Prevention and control: At present, it is presumed that 3 million households raise pet birds in Japan, and 30-50% of healthy (without symptoms) birds possess C. psittaci (Hiyoshi et al., presented at Annual Meeting of the Japanese Society of Veterinary Science, 1994). Such a high carrier rate has been reported also for wild birds (Miyake et al., Kansenshogaku Zassi, 60, 473-477, 1986), nonetheless only few human infections from wild birds have been reported. Although a large number of infected birds are presumably raised, the number of psittacosis case reports is small. Little has been known on the rate of human inapparent infection and the factors required for developing psittacosis, which awaits development of further studies.

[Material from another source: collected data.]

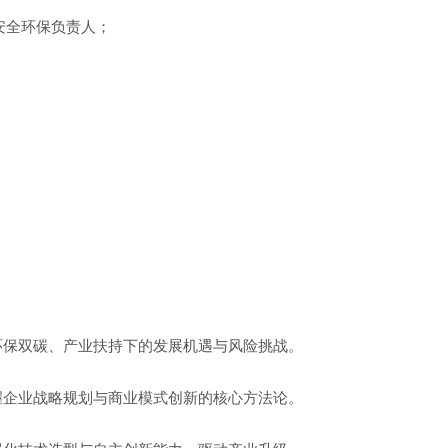
安全环保负责人
；
环保双碳、产业扶持下的发展机遇与风险挑战。
握企业战略规划与商业模式创新的核心方法论。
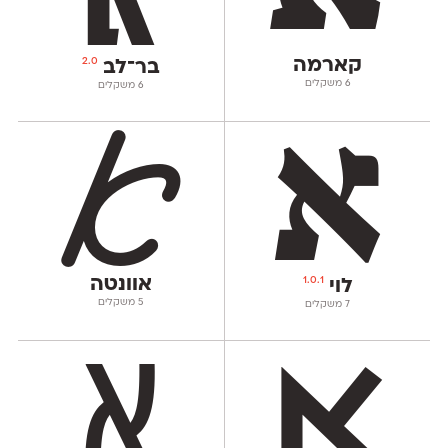
קארמה
2.0
בר־לב
‫6 משקלים
‫6 משקלים
אוונטה
1.0.1
לוי
‫5 משקלים
‫7 משקלים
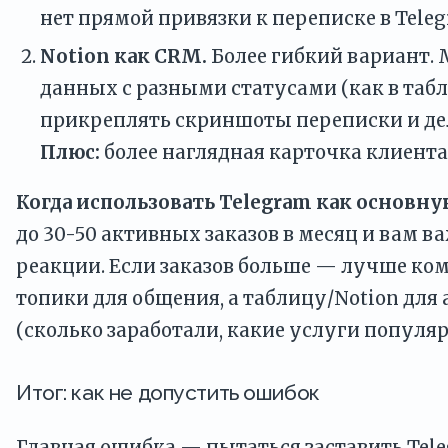
нет прямой привязки к переписке в Teleg
Notion как CRM.
Более гибкий вариант. 
данных с разными статусами (как в табл
прикреплять скриншоты переписки и де
Плюс:
более наглядная карточка клиента
Когда использовать Telegram как основн
до 30-50 активных заказов в месяц и вам в
реакции. Если заказов больше — лучше ко
топики для общения, а таблицу/Notion для
(сколько заработали, какие услуги популяр
Итог: как не допустить ошибок
Главная ошибка — пытаться заставить Teleg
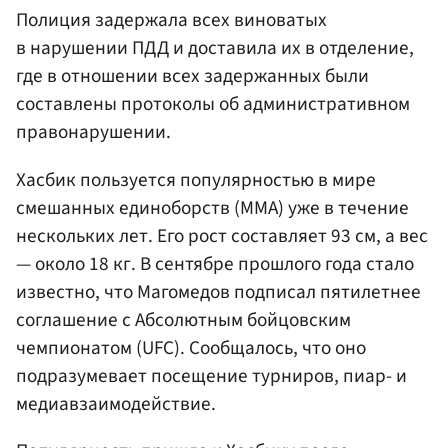
Полиция задержала всех виноватых
в нарушении ПДД и доставила их в отделение,
где в отношении всех задержанных были
составлены протоколы об административном
правонарушении.
Хасбик пользуется популярностью в мире
смешанных единоборств (ММА) уже в течение
нескольких лет. Его рост составляет 93 см, а вес
— около 18 кг. В сентябре прошлого года стало
известно, что Магомедов подписал пятилетнее
соглашение с Абсолютным бойцовским
чемпионатом (UFC). Сообщалось, что оно
подразумевает посещение турниров, пиар- и
медиавзаимодействие.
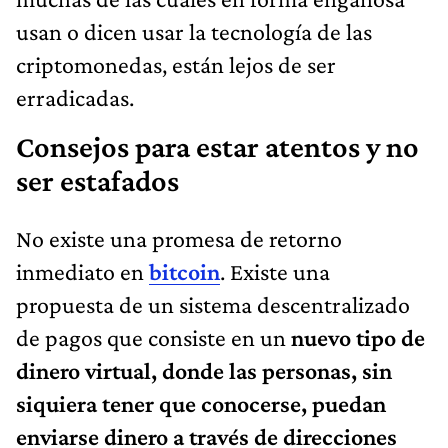
usan o dicen usar la tecnología de las
criptomonedas, están lejos de ser
erradicadas.
Consejos para estar atentos y no
ser estafados
No existe una promesa de retorno
inmediato en
bitcoin
. Existe una
propuesta de un sistema descentralizado
de pagos que consiste en un
nuevo tipo de
dinero virtual, donde las personas, sin
siquiera tener que conocerse, puedan
enviarse dinero a través de direcciones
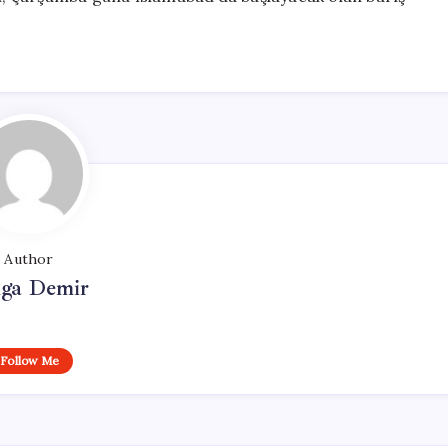
.
Author
lga Demir
Follow Me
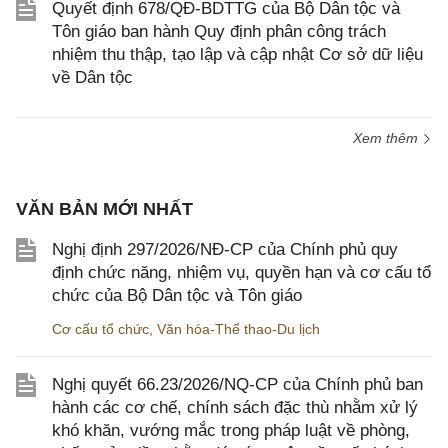
Quyết định 678/QĐ-BDTTG của Bộ Dân tộc và
Tôn giáo ban hành Quy định phân công trách
nhiệm thu thập, tạo lập và cập nhật Cơ sở dữ liệu
về Dân tộc
Xem thêm
VĂN BẢN MỚI NHẤT
Nghị định 297/2026/NĐ-CP của Chính phủ quy
định chức năng, nhiệm vụ, quyền hạn và cơ cấu tổ
chức của Bộ Dân tộc và Tôn giáo
Cơ cấu tổ chức
,
Văn hóa-Thể thao-Du lịch
Nghị quyết 66.23/2026/NQ-CP của Chính phủ ban
hành các cơ chế, chính sách đặc thù nhằm xử lý
khó khăn, vướng mắc trong pháp luật về phòng,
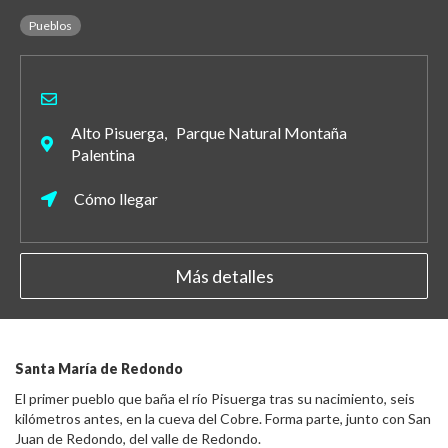
Pueblos
Alto Pisuerga, Parque Natural Montaña
Palentina
Cómo llegar
Más detalles
Santa María de Redondo
El primer pueblo que baña el río Pisuerga tras su nacimiento, seis
kilómetros antes, en la cueva del Cobre. Forma parte, junto con San
Juan de Redondo, del valle de Redondo.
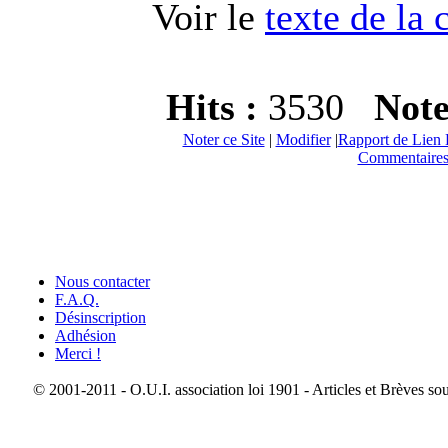
Voir le
texte de la 
Hits :
3530
Not
Noter ce Site
|
Modifier
|
Rapport de Lien 
Commentaires
Nous contacter
F.A.Q.
Désinscription
Adhésion
Merci !
© 2001-2011 - O.U.I. association loi 1901 - Articles et Brèves so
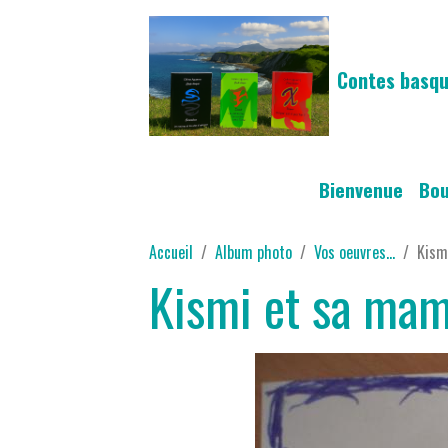
Contes basqu
Bienvenue
Bo
Accueil
Album photo
Vos oeuvres...
Kism
Kismi et sa ma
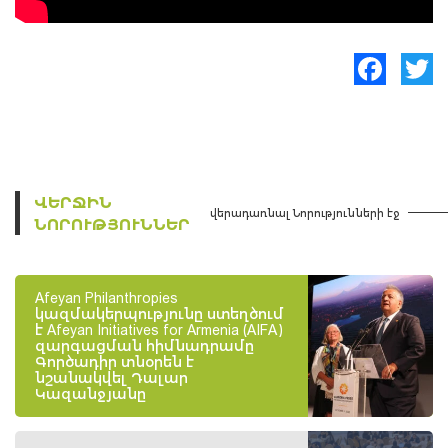
Facebook
Twitte
ՎԵՐՋԻՆ
վերադառնալ Նորությունների էջ
ՆՈՐՈՒԹՅՈՒՆՆԵՐ
Afeyan Philanthropies
կազմակերպությունը ստեղծում
է Afeyan Initiatives for Armenia (AIFA)
զարգացման հիմնադրամը
Գործադիր տնօրեն է
նշանակվել Դալար
Կազանջյանը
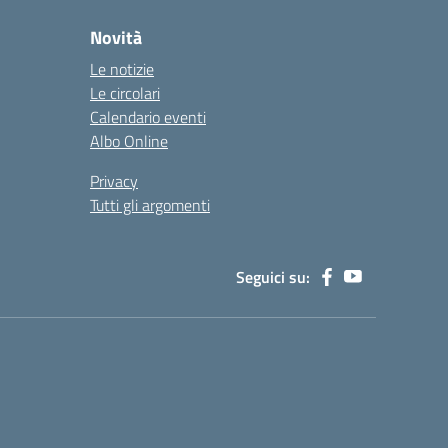
Novità
Le notizie
Le circolari
Calendario eventi
Albo Online
Privacy
Tutti gli argomenti
Seguici su:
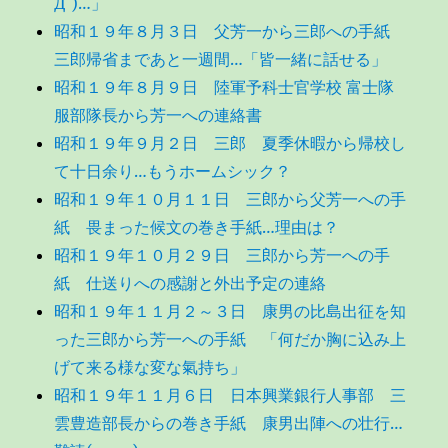
Д`)…」
昭和１９年８月３日 父芳一から三郎への手紙
三郎帰省まであと一週間…「皆一緒に話せる」
昭和１９年８月９日 陸軍予科士官学校 富士隊
服部隊長から芳一への連絡書
昭和１９年９月２日 三郎 夏季休暇から帰校し
て十日余り…もうホームシック？
昭和１９年１０月１１日 三郎から父芳一への手
紙 畏まった候文の巻き手紙…理由は？
昭和１９年１０月２９日 三郎から芳一への手
紙 仕送りへの感謝と外出予定の連絡
昭和１９年１１月２～３日 康男の比島出征を知
った三郎から芳一への手紙 「何だか胸に込み上
げて来る様な変な氣持ち」
昭和１９年１１月６日 日本興業銀行人事部 三
雲豊造部長からの巻き手紙 康男出陣への壮行…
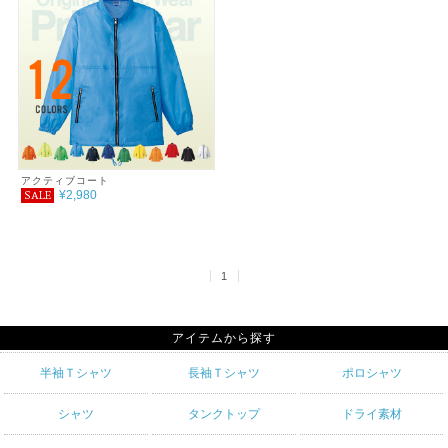
アクティブコート
¥2,980
SALE
1
アイテムから探す
半袖Ｔシャツ
長袖Ｔシャツ
ポロシャツ
シャツ
タンクトップ
ドライ素材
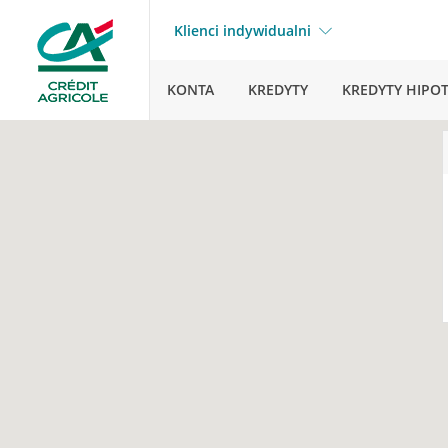
Klienci indywidualni
KONTA
KREDYTY
KREDYTY HIPO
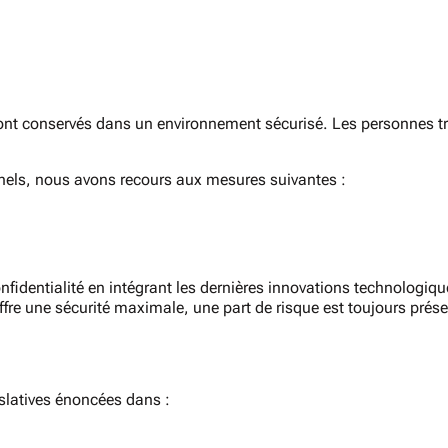
t conservés dans un environnement sécurisé. Les personnes tra
nels, nous avons recours aux mesures suivantes :
dentialité en intégrant les dernières innovations technologique
 une sécurité maximale, une part de risque est toujours présent
slatives énoncées dans :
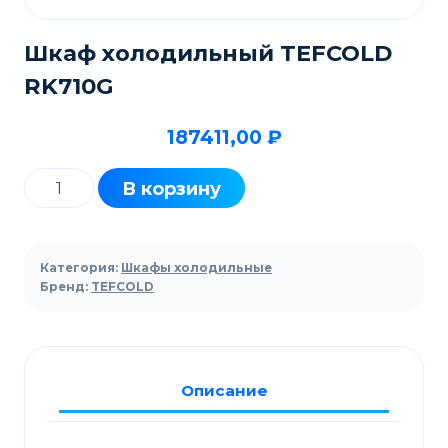
Шкаф холодильный TEFCOLD
RK710G
187411,00
₽
Количество
В корзину
товара
Шкаф
холодильный
Категория:
Шкафы холодильные
TEFCOLD
Бренд:
TEFCOLD
RK710G
Описание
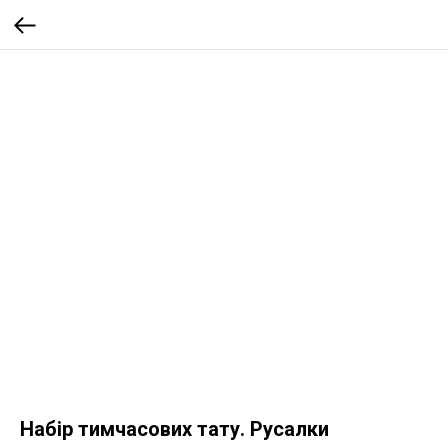
Набір тимчасових тату. Русалки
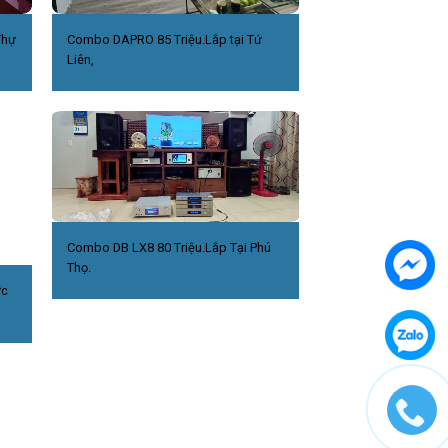
Thự
Combo DAPRO 85 Triệu.Lắp tại Tứ
Liên,
Combo DB LX8 80 Triệu.Lắp Tại Phú
Thọ.
ức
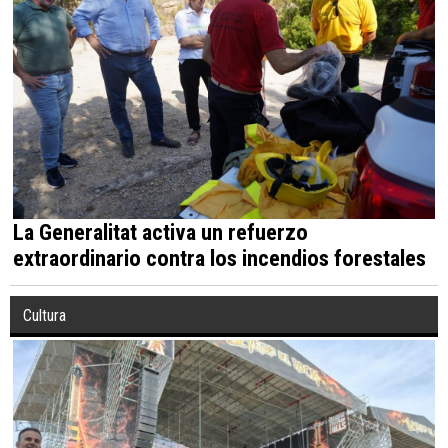
La Generalitat activa un refuerzo
extraordinario contra los incendios forestales
Cultura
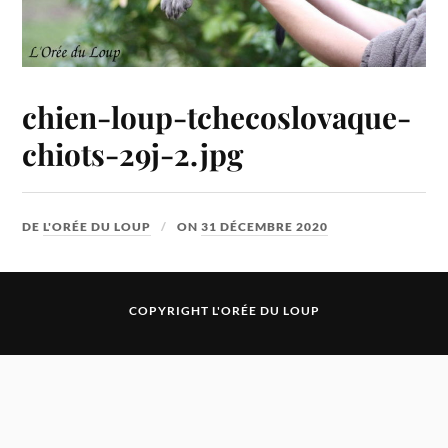
chien-loup-tchecoslovaque-
chiots-29j-2.jpg
DE
L'ORÉE DU LOUP
ON
31 DÉCEMBRE 2020
COPYRIGHT L'ORÉE DU LOUP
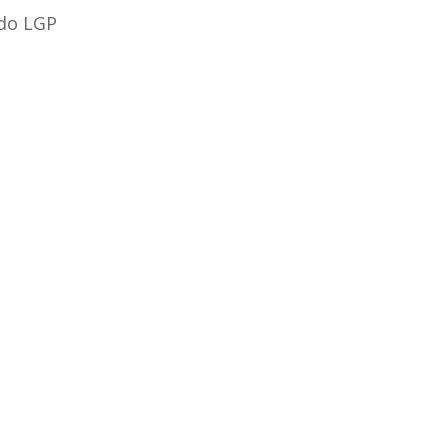
 do LGP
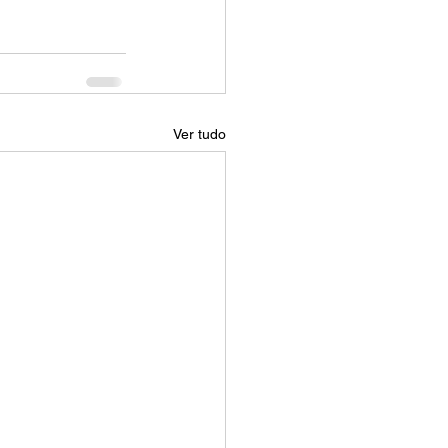
Ver tudo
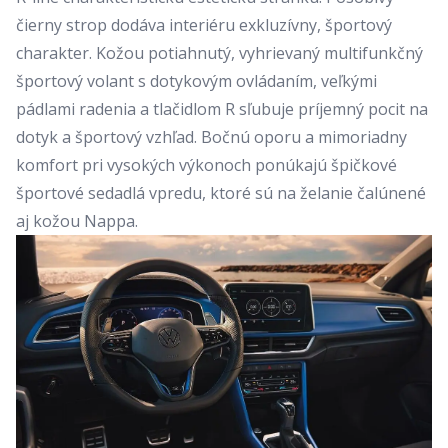
čierny strop dodáva interiéru exkluzívny, športový
charakter. Kožou potiahnutý, vyhrievaný multifunkčný
športový volant s dotykovým ovládaním, veľkými
pádlami radenia a tlačidlom R sľubuje príjemný pocit na
dotyk a športový vzhľad. Bočnú oporu a mimoriadny
komfort pri vysokých výkonoch ponúkajú špičkové
športové sedadlá vpredu, ktoré sú na želanie čalúnené
aj kožou Nappa.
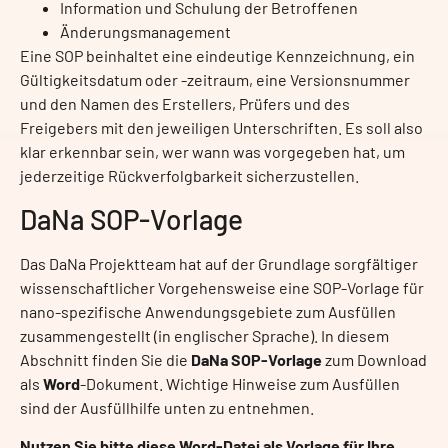
Information und Schulung der Betroffenen
Änderungsmanagement
Eine SOP beinhaltet eine eindeutige Kennzeichnung, ein
Gültigkeitsdatum oder -zeitraum, eine Versionsnummer
und den Namen des Erstellers, Prüfers und des
Freigebers mit den jeweiligen Unterschriften. Es soll also
klar erkennbar sein, wer wann was vorgegeben hat, um
jederzeitige Rückverfolgbarkeit sicherzustellen.
DaNa SOP-Vorlage
Das DaNa Projektteam hat auf der Grundlage sorgfältiger
wissenschaftlicher Vorgehensweise eine SOP-Vorlage für
nano-spezifische Anwendungsgebiete zum Ausfüllen
zusammengestellt (in englischer Sprache). In diesem
Abschnitt finden Sie die
DaNa SOP-Vorlage
zum Download
als
Word
-Dokument. Wichtige Hinweise zum Ausfüllen
sind der Ausfüllhilfe unten zu entnehmen.
Nutzen Sie bitte diese Word-Datei als Vorlage für Ihre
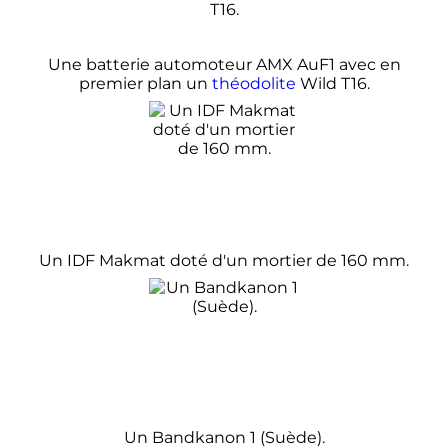
Une batterie automoteur AMX AuF1 avec en
premier plan un
théodolite
Wild T16.
Un IDF Makmat doté d'un mortier de
160
mm
.
Un Bandkanon 1 (Suède).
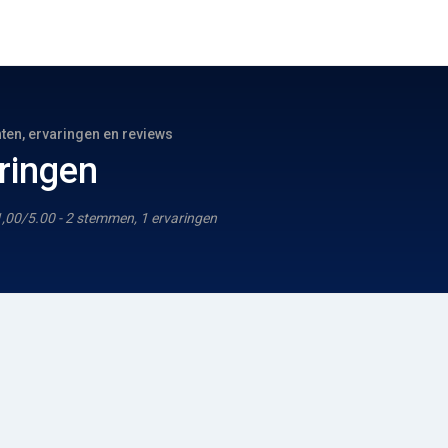
hten, ervaringen en reviews
ringen
1,00/5.00 - 2 stemmen, 1 ervaringen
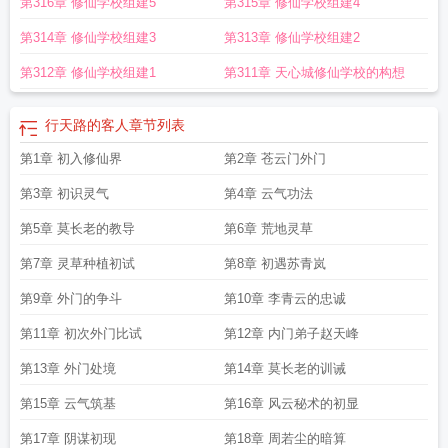
第316章 修仙学校组建5
第315章 修仙学校组建4
第314章 修仙学校组建3
第313章 修仙学校组建2
第312章 修仙学校组建1
第311章 天心城修仙学校的构想
行天路的客人
章节列表
第1章 初入修仙界
第2章 苍云门外门
第3章 初识灵气
第4章 云气功法
第5章 莫长老的教导
第6章 荒地灵草
第7章 灵草种植初试
第8章 初遇苏青岚
第9章 外门的争斗
第10章 李青云的忠诚
第11章 初次外门比试
第12章 内门弟子赵天峰
第13章 外门处境
第14章 莫长老的训诫
第15章 云气筑基
第16章 风云秘术的初显
第17章 阴谋初现
第18章 周若尘的暗算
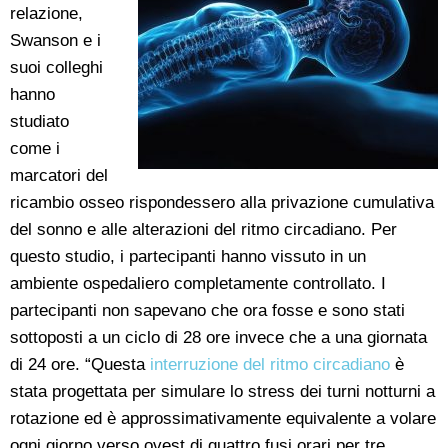
relazione,
Swanson e i
suoi colleghi
hanno
studiato
come i
marcatori del
ricambio osseo rispondessero alla privazione cumulativa
del sonno e alle alterazioni del ritmo circadiano. Per
questo studio, i partecipanti hanno vissuto in un
ambiente ospedaliero completamente controllato. I
partecipanti non sapevano che ora fosse e sono stati
sottoposti a un ciclo di 28 ore invece che a una giornata
di 24 ore. “Questa
interruzione del ritmo circadiano
è
stata progettata per simulare lo stress dei turni notturni a
rotazione ed è approssimativamente equivalente a volare
ogni giorno verso ovest di quattro fusi orari per tre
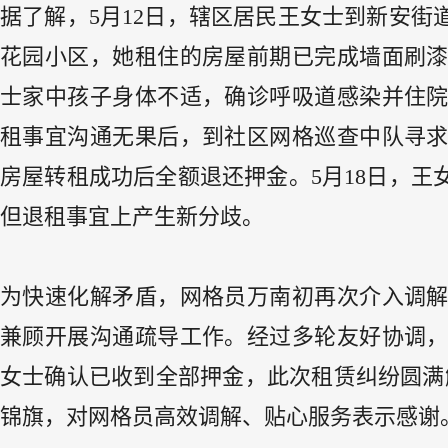
据了解，5月12日，辖区居民王女士到新安街
花园小区，她租住的房屋前期已完成墙面刷
士家中孩子身体不适，确诊呼吸道感染并住
租事宜沟通无果后，到社区网格巡查中队寻
房屋转租成功后全额退还押金。5月18日，
但退租事宜上产生新分歧。
为快速化解矛盾，网格员万南初再次介入调
兼顾开展沟通疏导工作。经过多轮友好协调
女士确认已收到全部押金，此次租赁纠纷圆满解
锦旗，对网格员高效调解、贴心服务表示感谢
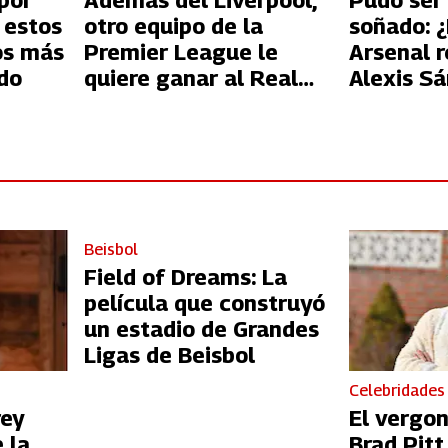
por
Además del Liverpool,
Pudo ser
 estos
otro equipo de la
soñado: 
os más
Premier League le
Arsenal 
do
quiere ganar al Real
Alexis S
Madrid el fichaje de
Kylian Mbappé
Beisbol
Field of Dreams: La
película que construyó
un estadio de Grandes
Ligas de Beisbol
Celebridades
rey
El vergo
 la
Brad Pit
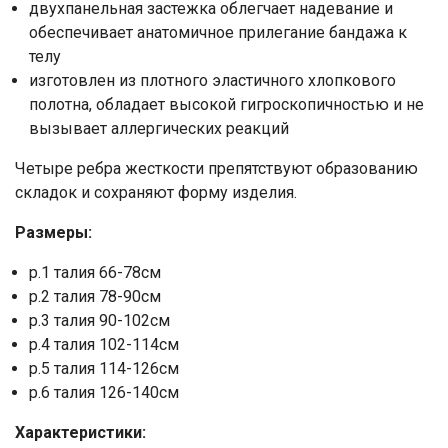
двухпанельная застежка облегчает надевание и
обеспечивает анатомичное прилегание бандажа к
телу
изготовлен из плотного эластичного хлопкового
полотна, обладает высокой гигроскопичностью и не
вызывает аллергических реакций
Четыре ребра жесткости препятствуют образованию
складок и сохраняют форму изделия.
Размеры:
р.1 талия 66-78см
р.2 талия 78-90см
р.3 талия 90-102см
р.4 талия 102-114см
р.5 талия 114-126см
р.6 талия 126-140см
Характеристики:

There are hundreds of bird and animal parks in Japan. Many of them are providing real opportunities of mutual contact between animals and humans. In Japan, such measures have been taken as "importation tests of psittacine (parrot-type) birds", note by Director, Animal Quarantine Service, the Ministry of Agriculture, Forestry and Fisheries, April 3, 1986, and "the control of psittacosis from birds", note by Head, the Veterinary Sanitation Division, the Environmental Health Bureau, the Ministry of Health and Welfare, October 7, 1987. In response to the above-mentioned outbreak in Shimane Prefecture, the Ministry of Health, Labour, and Welfare issued "The intensive control of psittacosis from birds" to local governments to call their further attention (January 17, 2002, see p. 251 of this issue).
Treatment of diseased birds with antibiotics has been conducted under several treatment protocols (CDC, MMWR Vol. 49, No. RR-8, 2000); elimination of the pathogenic agent by antibiotic administration has been attempted (see p. 249 of this issue). Nevertheless, elimination of C. psittaci from all birds as a control of psittacosis is not realistic.
From now on, establishing adequate hygienic control systems such as quarantine of birds, improvement of methods for raising and displaying birds, and monitoring the health conditions of birds are desired for prevention of psittacosis outbreaks in animal and bird parks in the whole country. For individual prevention of psittacosis, education of animal dealers and general pet owners should be encouraged. Up-to-date information should also be propagated to physicians and veterinarians for more understanding psittacosis including rapid diagnosis.